=== Section Start ===

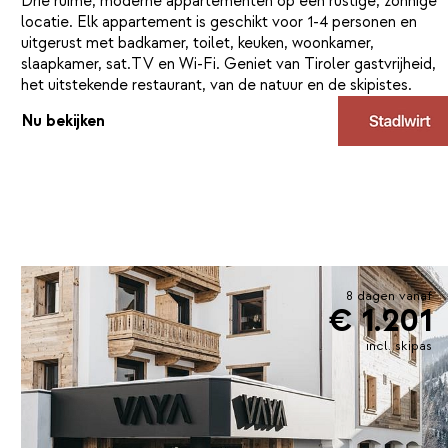
Drie ruime, moderne appartementen op een rustige, zonnige
locatie. Elk appartement is geschikt voor 1-4 personen en
uitgerust met badkamer, toilet, keuken, woonkamer,
slaapkamer, sat.TV en Wi-Fi. Geniet van Tiroler gastvrijheid,
het uitstekende restaurant, van de natuur en de skipistes.
Nu bekijken
8 dagen vanaf
€ 1.201
incl. skipas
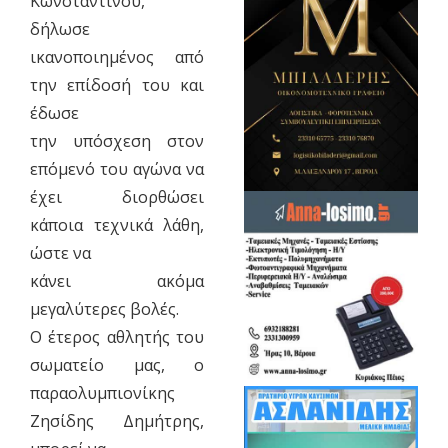
Κωνσταντίνου,
δήλωσε
ικανοποιημένος από
την επίδοσή του και
έδωσε
την υπόσχεση στον
επόμενό του αγώνα να
έχει διορθώσει
κάποια τεχνικά λάθη,
ώστε να
κάνει ακόμα
μεγαλύτερες βολές.
Ο έτερος αθλητής του
σωματείο μας, ο
παραολυμπιονίκης
Ζησίδης Δημήτρης,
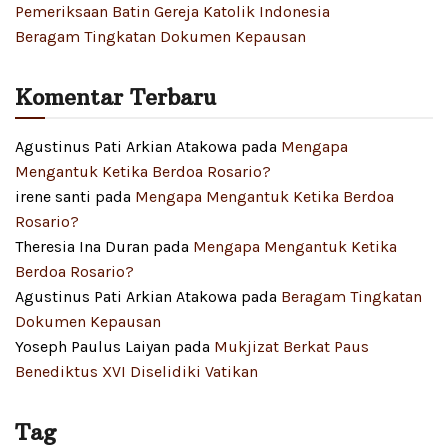
Pemeriksaan Batin Gereja Katolik Indonesia
Beragam Tingkatan Dokumen Kepausan
Komentar Terbaru
Agustinus Pati Arkian Atakowa
pada
Mengapa
Mengantuk Ketika Berdoa Rosario?
irene santi
pada
Mengapa Mengantuk Ketika Berdoa
Rosario?
Theresia Ina Duran
pada
Mengapa Mengantuk Ketika
Berdoa Rosario?
Agustinus Pati Arkian Atakowa
pada
Beragam Tingkatan
Dokumen Kepausan
Yoseph Paulus Laiyan
pada
Mukjizat Berkat Paus
Benediktus XVI Diselidiki Vatikan
Tag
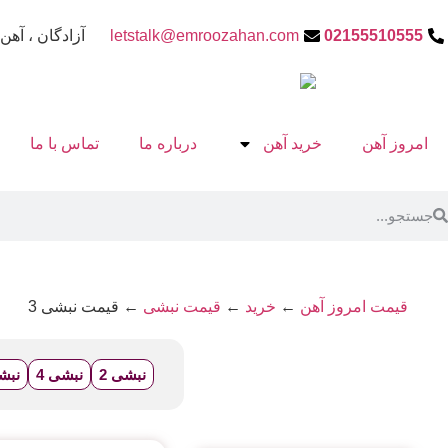
02155510555
letstalk@emroozahan.com
آزادگان ، آهن 
امروز آهن
خرید آهن
درباره ما
تماس با ما
قیمت امروز آهن
←
خرید
←
قیمت نبشی
←
قیمت نبشی 3
نبشی 2
نبشی 4
نبشی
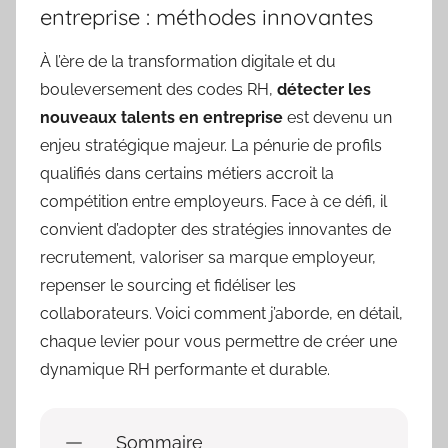
entreprise : méthodes innovantes
À l’ère de la transformation digitale et du
bouleversement des codes RH,
détecter les
nouveaux talents en entreprise
est devenu un
enjeu stratégique majeur. La pénurie de profils
qualifiés dans certains métiers accroit la
compétition entre employeurs. Face à ce défi, il
convient d’adopter des stratégies innovantes de
recrutement, valoriser sa marque employeur,
repenser le sourcing et fidéliser les
collaborateurs. Voici comment j’aborde, en détail,
chaque levier pour vous permettre de créer une
dynamique RH performante et durable.
Sommaire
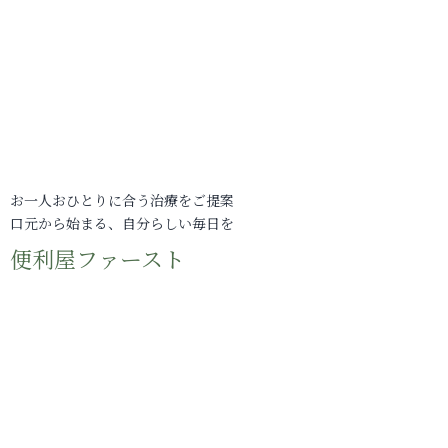
お一人おひとりに合う治療をご提案
口元から始まる、自分らしい毎日を
便利屋ファースト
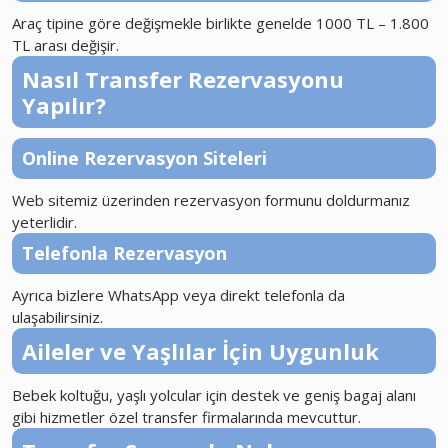
Araç tipine göre değişmekle birlikte genelde 1000 TL – 1.800
TL arası değişir.
Nasıl Transfer Rezervasyonu
Yapılır?
Online Rezervasyon Siteleri
Web sitemiz üzerinden rezervasyon formunu doldurmanız
yeterlidir.
Telefonla Rezervasyon
Ayrıca bizlere WhatsApp veya direkt telefonla da
ulaşabilirsiniz.
Aileler ve Yaşlılar İçin Uygunluk
Bebek koltuğu, yaşlı yolcular için destek ve geniş bagaj alanı
gibi hizmetler özel transfer firmalarında mevcuttur.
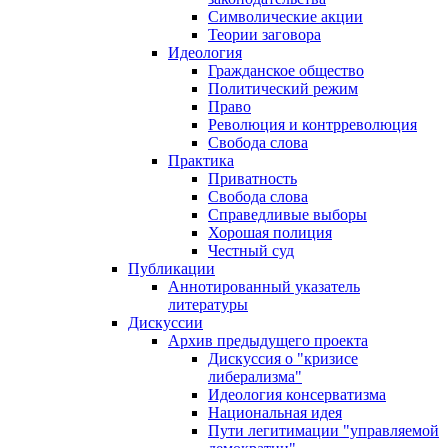
Символические акции
Теории заговора
Идеология
Гражданское общество
Политический режим
Право
Революция и контрреволюция
Свобода слова
Практика
Приватность
Свобода слова
Справедливые выборы
Хорошая полиция
Честный суд
Публикации
Аннотированный указатель
литературы
Дискуссии
Архив предыдущего проекта
Дискуссия о "кризисе
либерализма"
Идеология консерватизма
Национальная идея
Пути легитимации "управляемой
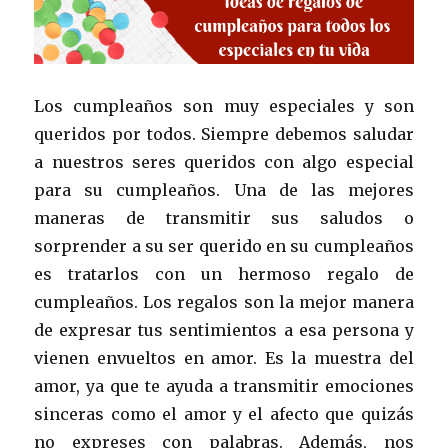
Los cumpleaños son muy especiales y son
queridos por todos. Siempre debemos saludar
a nuestros seres queridos con algo especial
para su cumpleaños. Una de las mejores
maneras de transmitir sus saludos o
sorprender a su ser querido en su cumpleaños
es tratarlos con un hermoso regalo de
cumpleaños. Los regalos son la mejor manera
de expresar tus sentimientos a esa persona y
vienen envueltos en amor. Es la muestra del
amor, ya que te ayuda a transmitir emociones
sinceras como el amor y el afecto que quizás
no expreses con palabras. Además, nos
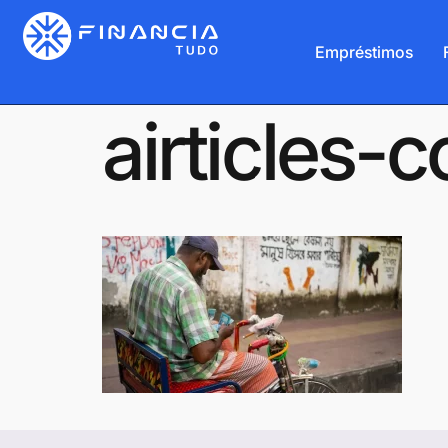
Empréstimos
airticles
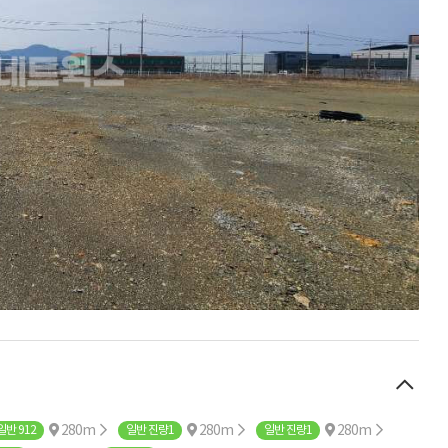
280m
280m
280m
일반 912
일반 진량1
일반 진량1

=== Section End ===

* _Required work_: Output exactly the lines of the listing above that start with the one holding "incl. skipas" and go on through the one holding "letstalk@emroozahan.com"; leave the pictures out.

* _Your solution_:
incl. skipas
Κωνσταντίνου,
δήλωσε
ικανοποιημένος από
την επίδοσή του και
έδωσε
την υπόσχεση στον
επόμενό του αγώνα να
έχει διορθώσει
κάποια τεχνικά λάθη,
ώστε να
κάνει ακόμα
μεγαλύτερες βολές.
Ο έτερος αθλητής του
σωματείο μας, ο
παραολυμπιονίκης
Ζησίδης Δημήτρης,
Pemeriksaan Batin Gereja Katolik Indonesia
Beragam Tingkatan Dokumen Kepausan
Komentar Terbaru
Agustinus Pati Arkian Atakowa
pada
Mengapa
Mengantuk Ketika Berdoa Rosario?
irene santi
pada
Mengapa Mengantuk Ketika Berdoa
Rosario?
Theresia Ina Duran
pada
Mengapa Mengantuk Ketika
Berdoa Rosario?
Agustinus Pati Arkian Atakowa
pada
Beragam Tingkatan
Dokumen Kepausan
Yoseph Paulus Laiyan
pada
Mukjizat Berkat Paus
Benediktus XVI Diselidiki Vatikan
Tag
02155510555
letstalk@emroozahan.com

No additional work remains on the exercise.